> Collected data
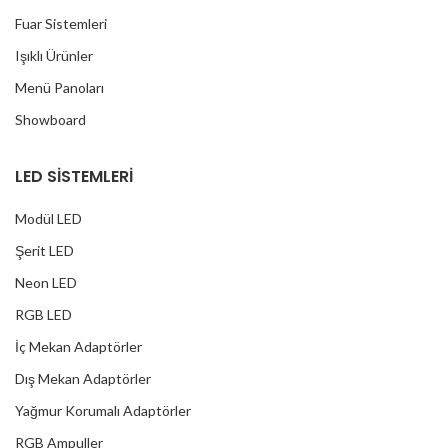
Fuar Sistemleri
Işıklı Ürünler
Menü Panoları
Showboard
LED SİSTEMLERİ
Modül LED
Şerit LED
Neon LED
RGB LED
İç Mekan Adaptörler
Dış Mekan Adaptörler
Yağmur Korumalı Adaptörler
RGB Ampuller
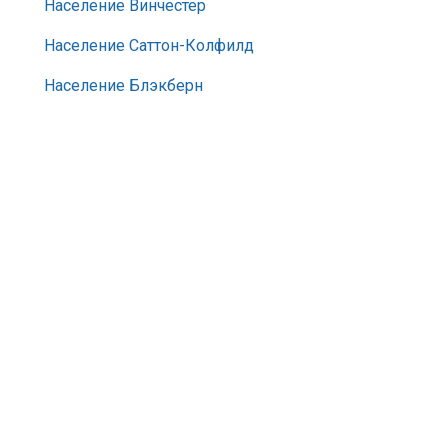
Население Винчестер
Население Саттон-Колфилд
Население Блэкберн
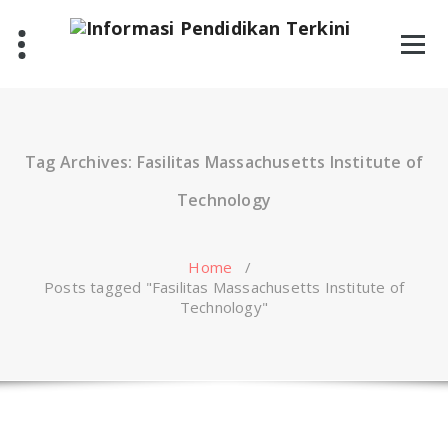
Skip
to
content
Tag Archives: Fasilitas Massachusetts Institute of
Technology
Home
/
Posts tagged "Fasilitas Massachusetts Institute of
Technology"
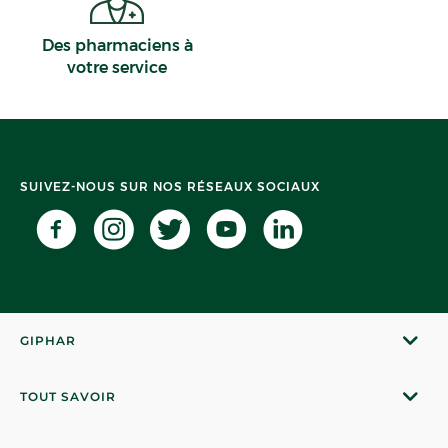
Des pharmaciens à
votre service
SUIVEZ-NOUS SUR NOS RÉSEAUX SOCIAUX
GIPHAR
TOUT SAVOIR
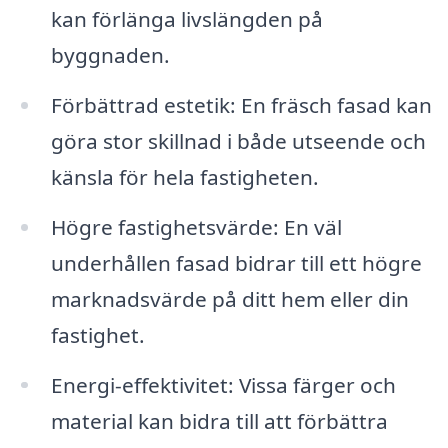
kan förlänga livslängden på
byggnaden.
Förbättrad estetik: En fräsch fasad kan
göra stor skillnad i både utseende och
känsla för hela fastigheten.
Högre fastighetsvärde: En väl
underhållen fasad bidrar till ett högre
marknadsvärde på ditt hem eller din
fastighet.
Energi-effektivitet: Vissa färger och
material kan bidra till att förbättra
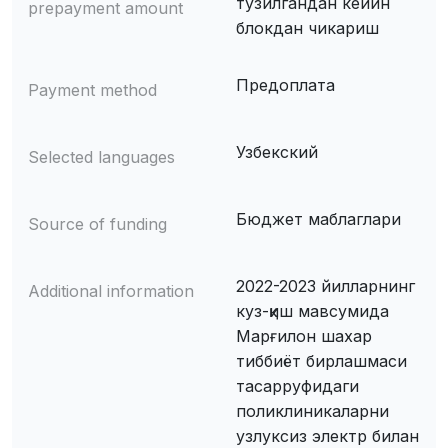
тузилгандан кейин
prepayment amount
блокдан чикариш
Предоплата
Payment method
Узбекский
Selected languages
Бюджет маблаглари
Source of funding
2022-2023 йилларнинг
Additional information
куз-қиш мавсумида
Марғилон шахар
тиббиёт бирлашмаси
тасарруфидаги
поликлиникаларни
узлуксиз электр билан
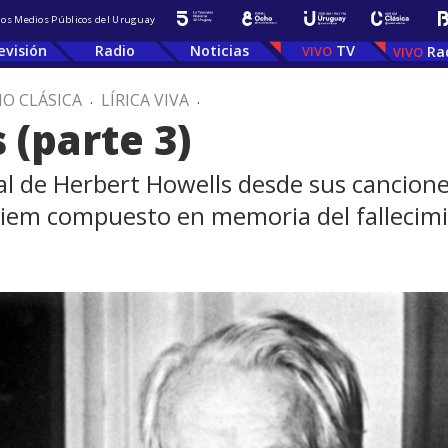
 los Medios Públicos del Uruguay
evisión
Radio
Noticias
TV
Ra
IO CLÁSICA
.
LÍRICA VIVA
.
 (parte 3)
al de Herbert Howells desde sus cancione
uiem compuesto en memoria del fallecimie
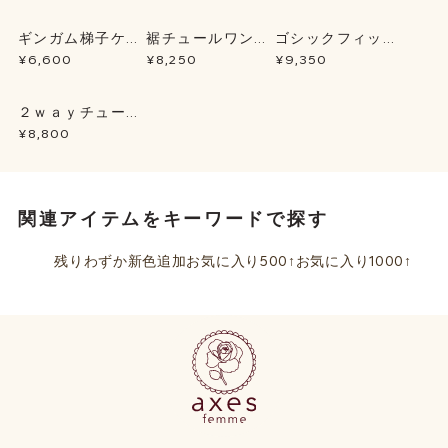
ギンガム梯子ケー
裾チュールワンピ
ゴシックフィッシ
プＢＬ
ース
ュテールＳＫ
¥6,600
¥8,250
¥9,350
２ｗａｙチュール
チュニック
¥8,800
関連アイテムをキーワードで探す
残りわずか
新色追加
お気に入り500↑
お気に入り1000↑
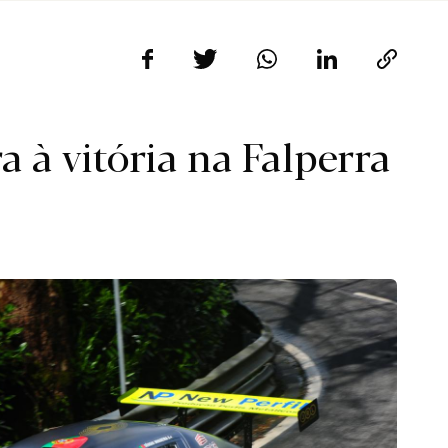
a à vitória na Falperra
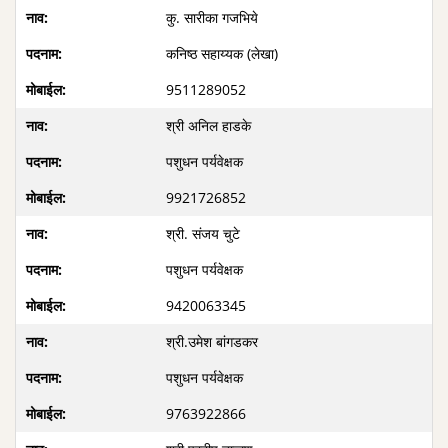
कु. सारीका गजभिये
कनिष्ठ सहाय्यक (लेखा)
9511289052
श्री अनिल हाडके
पशुधन पर्यवेक्षक
9921726852
श्री. संजय चुटे
पशुधन पर्यवेक्षक
9420063345
श्री.उमेश बांगडकर
पशुधन पर्यवेक्षक
9763922866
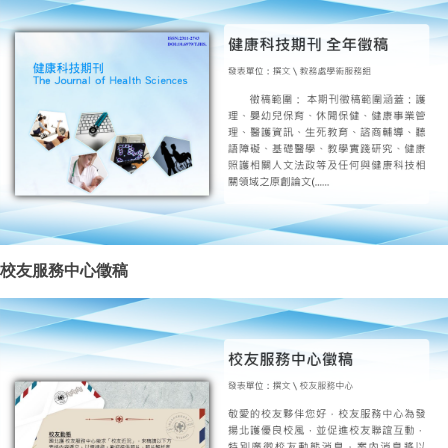
校友服務中心徵稿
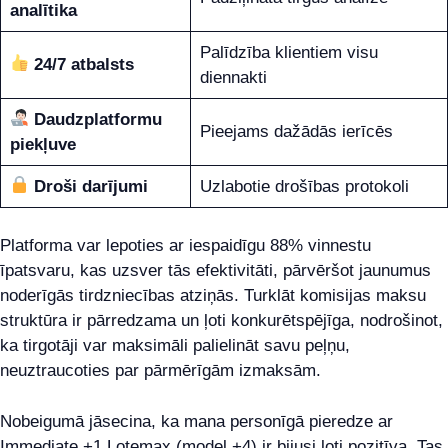
analītika
Palīdzība klientiem visu
24/7 atbalsts
diennakti
Daudzplatformu
Pieejams dažādās ierīcēs
piekļuve
Droši darījumi
Uzlabotie drošības protokoli
Platforma var lepoties ar iespaidīgu 88% vinnestu
īpatsvaru, kas uzsver tās efektivitāti, pārvēršot jaunumus
noderīgās tirdzniecības atziņās. Turklāt komisijas maksu
struktūra ir pārredzama un ļoti konkurētspējīga, nodrošinot,
ka tirgotāji var maksimāli palielināt savu peļņu,
neuztraucoties par pārmērīgām izmaksām.
Nobeigumā jāsecina, ka mana personīgā pieredze ar
Immediate +1 Lotemax (model +4) ir bijusi ļoti pozitīva. Tas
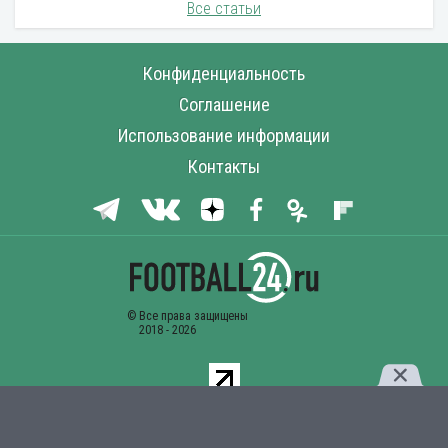
Все статьи
Конфиденциальность
Соглашение
Использование информации
Контакты
Комментарии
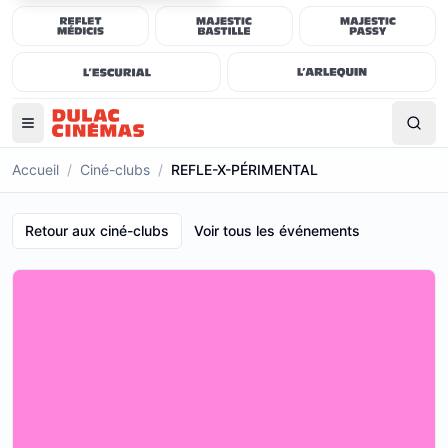
Accueil
/
Ciné-clubs
/
REFLE-X-PÉRIMENTAL
Retour aux ciné-clubs
Voir tous les événements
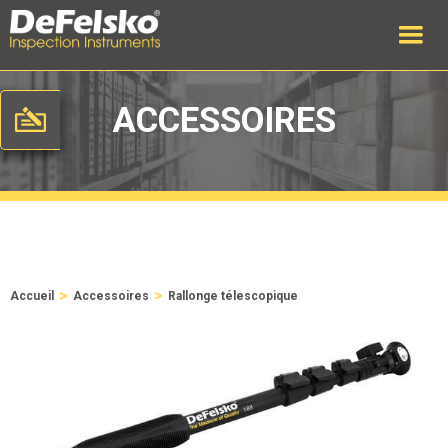
ACCESSOIRES
>
>
Accueil
Accessoires
Rallonge télescopique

> What is expected
Write out the records word for word. Pictures stay out.

> Answer to the problem
Fuar Sistemleri
Işıklı Ürünler
Menü Panoları
Showboard
LED SİSTEMLERİ
Modül LED
Şerit LED
Neon LED
RGB LED
İç Mekan Adaptörler
Dış Mekan Adaptörler
Yağmur Korumalı Adaptörler
RGB Ampuller
Население Винчестер
Население Саттон-Колфилд
Население Блэкберн
Skip
to
content
Tag Archives: Fasilitas Massachusetts Institute of
Technology
Home
/
Posts tagged "Fasilitas Massachusetts Institute of
Technology"
Des pharmaciens à
votre service
SUIVEZ-NOUS SUR NOS RÉSEAUX SOCIAUX
GIPHAR
TOUT SAVOIR
kan förlänga livslängden på
byggnaden.
Förbättrad estetik: En fräsch fasad kan
göra stor skillnad i både utseende och
känsla för hela fastigheten.
Högre fastighetsvärde: En väl
underhållen fasad bidrar till ett högre
marknadsvärde på ditt hem eller din
fastighet.
Energi-effektivitet: Vissa färger och
material kan bidra till att förbättra
тузилгандан кейин
prepayment amount
блокдан чикариш
Предоплата
Payment method
Узбекский
Selected languages
Бюджет маблаглари
Source of funding
2022-2023 йилларнинг
Additional information
куз-қиш мавсумида
Марғилон шахар
тиббиёт бирлашмаси
тасарруфидаги
поликлиникаларни
узлуксиз электр билан
 los Medios Públicos del Uruguay
evisión
Radio
Noticias
TV
Ra
IO CLÁSICA
.
LÍRICA VIVA
.
 (parte 3)
al de Herbert Howells desde sus cancione
uiem compuesto en memoria del fallecimie
ギンガム梯子ケー
裾チュールワンピ
ゴシックフィッシ
プＢＬ
ース
ュテールＳＫ
¥6,600
¥8,250
¥9,350
２ｗａｙチュール
チュニック
¥8,800
関連アイテムをキーワードで探す
残りわずか
新色追加
お気に入り500↑
お気に入り1000↑
a à vitória na Falperra
कु. सारीका गजभिये
कनिष्ठ सहाय्यक (लेखा)
9511289052
श्री अनिल हाडके
पशुधन पर्यवेक्षक
9921726852
श्री. संजय चुटे
पशुधन पर्यवेक्षक
9420063345
श्री.उमेश बांगडकर
पशुधन पर्यवेक्षक
9763922866
校友服務中心徵稿
analītika
Palīdzība klientiem visu
24/7 atbalsts
diennakti
Daudzplatformu
Pieejams dažādās ierīcēs
piekļuve
Droši darījumi
Uzlabotie drošības protokoli
Platforma var lepoties ar iespaidīgu 88% vinnestu
īpatsvaru, kas uzsver tās efektivitāti, pārvēršot jaunumus
noderīgās tirdzniecības atziņās. Turklāt komisijas maksu
struktūra ir pārredzama un ļoti konkurētspējīga, nodrošinot,
ka tirgotāji var maksimāli palielināt savu peļņu,
neuztraucoties par pārmērīgām izmaksām.
Nobeigumā jāsecina, ka mana personīgā pieredze ar
Immediate +1 Lotemax (model +4) ir bijusi ļoti pozitīva. Tas
Все статьи
Конфиденциальность
Соглашение
Использование информации
Контакты
Комментарии
Accueil
/
Ciné-clubs
/
REFLE-X-PÉRIMENTAL
Retour aux ciné-clubs
Voir tous les événements
ACCESSOIRES
>
>
Accueil
Accessoires
Rallonge télescopique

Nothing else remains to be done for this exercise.